Modern data reveals how deeply this legacy persists. A 2023 Peking University ethnographic survey of 1,247 urban Chinese adults found:
| Age Group | % Who Associate Nei Yi with ‘Tradition’ | % Who Prioritize ‘Comfort’ Over Symbolism | % Aware of Historical Ritual Use |
|---|---|---|---|
| 18–29 | 32% | 78% | 19% |
| 30–49 | 57% | 61% | 44% |
| 50+ | 83% | 39% | 76% |
What stands out? Intergenerational divergence—not just in preference, but in *meaning*. Younger cohorts treat *nei yi* functionally; elders still sense its ritual weight. That tension is where body politics live.

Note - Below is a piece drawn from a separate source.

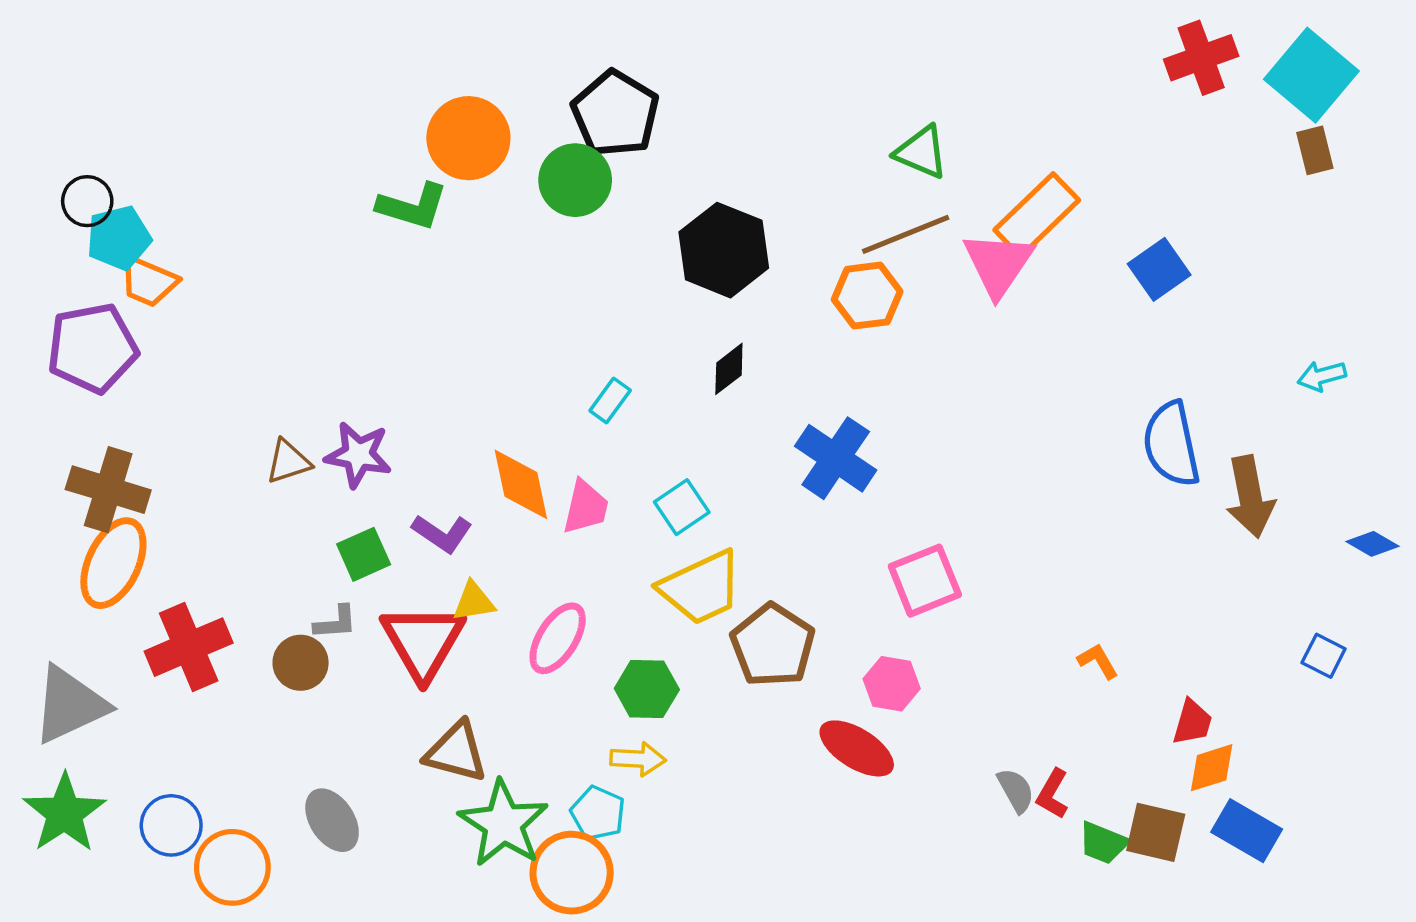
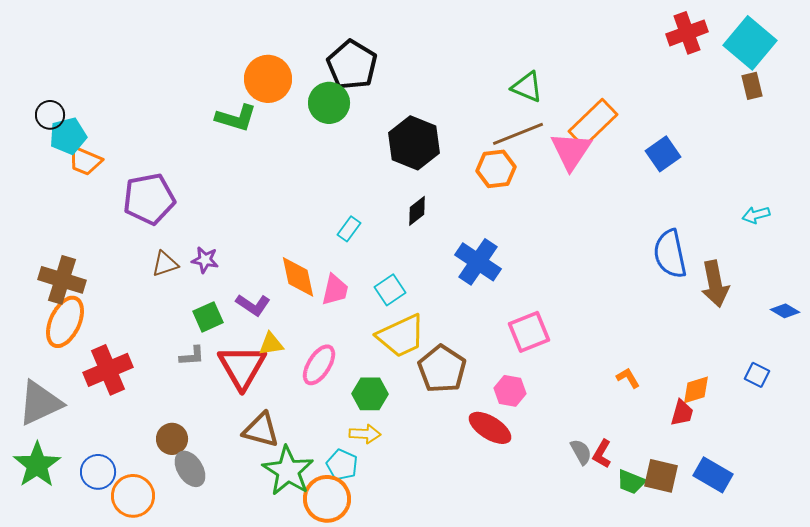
purple pentagon: (92, 348) -> (149, 199), moved
purple star: (358, 455) -> (205, 260), size x0.7
brown circle: (301, 663) -> (172, 439), moved
orange diamond: (1212, 768) -> (696, 390), moved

Consider foot-binding: the binding cloth wasn’t merely textile—it was a technology of discipline, tightening daily to reshape bone and behavior. Likewise, the 1950s state-issued cotton *nei yi* promoted hygiene *and* uniformity—erasing class markers while embedding socialist ideals into the skin.
Today, brands like [Shanghai Tang](/) reinterpret *nei yi* through heritage silhouettes fused with moisture-wicking tech—proving tradition isn’t static. It’s negotiated, contested, and resewn.
Bottom line? To study *nei yi* is to read China’s body politics in thread count, seam placement, and silence between stitches. It’s not fashion—it’s forensic anthropology on fabric.